In soliciting contributions, a student scholarship organization shall not represent, or direct a qualified private school to represent, that, in exchange for contributing to the student scholarship organization, a taxpayer shall receive a scholarship for the direct benefit of any particular individual, whether or not such individual is a dependent of the taxpayer. The status as a student scholarship organization shall be revoked for any such organization which violates this paragraph.

All cleared up, right? The SSO can’t “represent” — that is, it can’t promise, imply, or suggest — that any of the money will go to a specific person. But, crucially, the statute doesn’t say that the SSO CAN’T do that. In fact, the whole point is for them to give the money to specific individuals. There is nothing — literally, and legally, nothing — that stops an SSO from taking a parent’s donation and putting it right back into their child’s pocket. As long as they don’t SAY they’re going to do it, there’s no problem.

So we’re back to the original problem of fraud; instead of money going from the parent to the school, the money goes from the parent to an SSO to the school and then back into the parent’s pocket in the form of a tax deduction (AND a $1,000 tax credit, which, when compared to the amount of money you’re likely to write off, is almost insulting).

Private school tuition in Atlanta can go as high as $55,000 a year. That’s an outlier, but the average still works out to $15,717 a year — not pocket change. Being able to kick almost $16,000 off your taxes? Every year? This AJC article from 2009 makes the breathless concern over parents scamming the state a thousand dollars at a time seem almost quaint.

The Case

The case in question hinged on a handful of charges. First, the plaintiffs alleged that the program was an improper use of state funds. Second, they argued that the program “provides unconstitutional gratuities to students…by allowing tax revenue to be directed to private school students without recompense, and also that the tax credits authorized by HB 1133 result in unauthorized state expenditures for gratuities.” Third, they asserted that the whole program violated the Establishment Clause in the Georgia Constitution, arguing that since a lot of private schools are religious, this constituted state money funding a religious organization. Finally, they alleged that SSOs had improperly directed funds towards specific individuals in contravention of O.C.G.A § 48–7–29.16 (d) (2), and they demanded a mandamus relief to “revoke the status of SSOs that have made representations that are allegedly unlawful.”

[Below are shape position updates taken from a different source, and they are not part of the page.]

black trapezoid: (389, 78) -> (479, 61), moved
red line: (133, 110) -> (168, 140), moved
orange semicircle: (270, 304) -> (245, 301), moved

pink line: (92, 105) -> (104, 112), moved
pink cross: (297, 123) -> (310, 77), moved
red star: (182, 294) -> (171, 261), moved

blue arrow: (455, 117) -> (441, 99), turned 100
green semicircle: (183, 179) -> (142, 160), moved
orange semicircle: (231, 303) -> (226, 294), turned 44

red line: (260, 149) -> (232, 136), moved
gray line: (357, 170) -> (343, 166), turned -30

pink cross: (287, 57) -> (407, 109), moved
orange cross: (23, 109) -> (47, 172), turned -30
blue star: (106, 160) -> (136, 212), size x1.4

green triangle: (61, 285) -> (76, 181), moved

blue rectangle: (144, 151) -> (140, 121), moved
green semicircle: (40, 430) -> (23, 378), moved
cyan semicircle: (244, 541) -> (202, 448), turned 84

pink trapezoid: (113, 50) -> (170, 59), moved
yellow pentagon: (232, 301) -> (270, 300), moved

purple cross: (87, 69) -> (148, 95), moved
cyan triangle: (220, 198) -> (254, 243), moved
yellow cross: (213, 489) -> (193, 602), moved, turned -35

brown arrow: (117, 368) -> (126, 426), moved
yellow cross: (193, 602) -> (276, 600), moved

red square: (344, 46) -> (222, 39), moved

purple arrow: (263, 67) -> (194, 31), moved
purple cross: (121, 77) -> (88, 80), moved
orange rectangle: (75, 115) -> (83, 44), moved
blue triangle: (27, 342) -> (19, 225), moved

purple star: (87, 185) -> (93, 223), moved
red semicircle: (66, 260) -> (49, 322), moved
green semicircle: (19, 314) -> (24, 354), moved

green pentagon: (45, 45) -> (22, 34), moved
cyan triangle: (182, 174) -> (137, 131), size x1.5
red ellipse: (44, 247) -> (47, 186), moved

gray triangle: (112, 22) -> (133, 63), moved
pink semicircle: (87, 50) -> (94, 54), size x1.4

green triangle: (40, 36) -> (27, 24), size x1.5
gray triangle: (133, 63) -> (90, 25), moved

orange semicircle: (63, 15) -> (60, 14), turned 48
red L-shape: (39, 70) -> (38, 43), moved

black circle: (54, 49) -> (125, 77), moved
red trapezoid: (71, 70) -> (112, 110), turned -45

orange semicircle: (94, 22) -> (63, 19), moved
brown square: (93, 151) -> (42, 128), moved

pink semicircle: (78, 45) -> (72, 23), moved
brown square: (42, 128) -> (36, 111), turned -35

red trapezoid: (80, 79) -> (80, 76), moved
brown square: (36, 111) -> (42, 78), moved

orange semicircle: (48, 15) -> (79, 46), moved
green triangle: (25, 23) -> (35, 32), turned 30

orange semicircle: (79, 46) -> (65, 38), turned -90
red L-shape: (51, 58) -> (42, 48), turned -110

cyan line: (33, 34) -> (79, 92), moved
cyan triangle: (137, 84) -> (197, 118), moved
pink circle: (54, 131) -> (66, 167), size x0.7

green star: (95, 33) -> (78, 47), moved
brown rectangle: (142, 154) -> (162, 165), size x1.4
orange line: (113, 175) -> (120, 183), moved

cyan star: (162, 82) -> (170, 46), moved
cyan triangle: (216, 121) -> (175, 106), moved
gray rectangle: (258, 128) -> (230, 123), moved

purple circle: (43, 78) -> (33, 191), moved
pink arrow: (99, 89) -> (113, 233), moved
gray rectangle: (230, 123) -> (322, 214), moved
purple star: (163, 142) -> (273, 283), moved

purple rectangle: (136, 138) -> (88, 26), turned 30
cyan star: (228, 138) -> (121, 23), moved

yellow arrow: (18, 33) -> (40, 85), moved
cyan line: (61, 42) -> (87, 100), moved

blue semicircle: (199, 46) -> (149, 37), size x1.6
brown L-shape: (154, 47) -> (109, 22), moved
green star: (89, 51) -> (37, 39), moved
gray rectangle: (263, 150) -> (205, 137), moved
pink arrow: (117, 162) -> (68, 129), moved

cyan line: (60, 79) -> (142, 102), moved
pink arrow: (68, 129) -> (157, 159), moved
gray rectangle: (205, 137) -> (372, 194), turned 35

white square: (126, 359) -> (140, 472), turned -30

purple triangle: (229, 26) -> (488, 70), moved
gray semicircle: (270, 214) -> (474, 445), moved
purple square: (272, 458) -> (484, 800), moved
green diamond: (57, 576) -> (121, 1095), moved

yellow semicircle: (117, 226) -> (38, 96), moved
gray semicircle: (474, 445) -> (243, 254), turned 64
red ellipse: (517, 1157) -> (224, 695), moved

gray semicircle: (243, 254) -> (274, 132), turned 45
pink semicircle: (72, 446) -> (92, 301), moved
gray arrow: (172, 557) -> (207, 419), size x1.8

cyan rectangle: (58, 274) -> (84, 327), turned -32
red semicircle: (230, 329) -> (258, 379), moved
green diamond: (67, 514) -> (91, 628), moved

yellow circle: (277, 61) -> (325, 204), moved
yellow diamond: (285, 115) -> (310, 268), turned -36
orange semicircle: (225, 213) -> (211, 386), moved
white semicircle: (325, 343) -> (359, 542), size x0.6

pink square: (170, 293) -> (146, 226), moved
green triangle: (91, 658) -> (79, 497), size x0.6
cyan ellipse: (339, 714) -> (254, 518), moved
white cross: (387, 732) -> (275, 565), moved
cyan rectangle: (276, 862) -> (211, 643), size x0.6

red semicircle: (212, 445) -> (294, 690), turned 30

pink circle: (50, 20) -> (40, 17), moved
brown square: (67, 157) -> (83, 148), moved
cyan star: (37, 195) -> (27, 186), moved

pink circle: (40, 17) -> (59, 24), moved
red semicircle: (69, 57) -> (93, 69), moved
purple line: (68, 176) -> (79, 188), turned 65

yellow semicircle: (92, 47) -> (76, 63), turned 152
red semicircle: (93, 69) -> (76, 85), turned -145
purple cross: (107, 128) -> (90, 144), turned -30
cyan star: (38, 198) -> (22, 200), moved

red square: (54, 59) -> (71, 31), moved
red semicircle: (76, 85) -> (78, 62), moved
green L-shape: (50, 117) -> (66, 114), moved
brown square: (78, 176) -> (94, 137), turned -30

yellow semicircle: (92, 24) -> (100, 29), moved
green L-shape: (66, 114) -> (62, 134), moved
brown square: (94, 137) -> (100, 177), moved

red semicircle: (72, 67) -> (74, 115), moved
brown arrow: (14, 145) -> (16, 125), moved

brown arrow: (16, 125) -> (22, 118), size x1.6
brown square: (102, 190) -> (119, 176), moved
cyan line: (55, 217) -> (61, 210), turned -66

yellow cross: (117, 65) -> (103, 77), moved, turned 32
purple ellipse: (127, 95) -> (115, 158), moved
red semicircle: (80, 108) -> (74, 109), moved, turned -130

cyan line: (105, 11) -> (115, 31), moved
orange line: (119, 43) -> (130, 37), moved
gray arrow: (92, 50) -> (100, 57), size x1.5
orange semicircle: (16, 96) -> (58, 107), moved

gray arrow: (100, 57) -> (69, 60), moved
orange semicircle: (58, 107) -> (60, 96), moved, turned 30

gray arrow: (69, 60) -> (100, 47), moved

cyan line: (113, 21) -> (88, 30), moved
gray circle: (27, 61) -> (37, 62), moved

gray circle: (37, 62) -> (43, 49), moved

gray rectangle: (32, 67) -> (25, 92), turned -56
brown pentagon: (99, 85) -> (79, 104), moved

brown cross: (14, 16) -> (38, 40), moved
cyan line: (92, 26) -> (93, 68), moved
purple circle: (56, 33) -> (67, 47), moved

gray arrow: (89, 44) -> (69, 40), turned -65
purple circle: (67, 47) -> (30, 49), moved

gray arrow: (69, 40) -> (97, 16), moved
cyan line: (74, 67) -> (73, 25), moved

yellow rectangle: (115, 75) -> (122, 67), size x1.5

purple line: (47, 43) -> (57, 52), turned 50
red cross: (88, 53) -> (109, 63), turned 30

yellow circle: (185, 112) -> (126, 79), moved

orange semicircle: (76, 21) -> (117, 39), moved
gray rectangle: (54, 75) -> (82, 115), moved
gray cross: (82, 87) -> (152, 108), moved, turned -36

The court said, functionally, “Forget it.”

The court’s reasoning, in order:

 1. No, it’s not;
 2. No, they aren’t;
 3. No, it doesn’t;


4. That never happened.

Read the decision — it’s not long.

It’s frustrating, but the inarguable fact is that the plaintiffs basically weren’t able to prove any wrongdoing, so this sleazy behavior has to stand. Which is a shame. This is all part of a larger piece of the school choice movement, which, at its rotten core, is rooted in racism and greed (if you want a chuckle, you can read a bad-faith defense of school vouchers which strives to completely ignore private schools and focus on the admittedly sad truth that “Public schools are bad too!”).

States might be the laboratories of democracy, but it’s in their schools that they truly demonstrate their commitment to those principles. In this country, far too often, we fail at that. And that couldn’t be more dangerous, because we aren’t failing ourselves, we’re failing our children.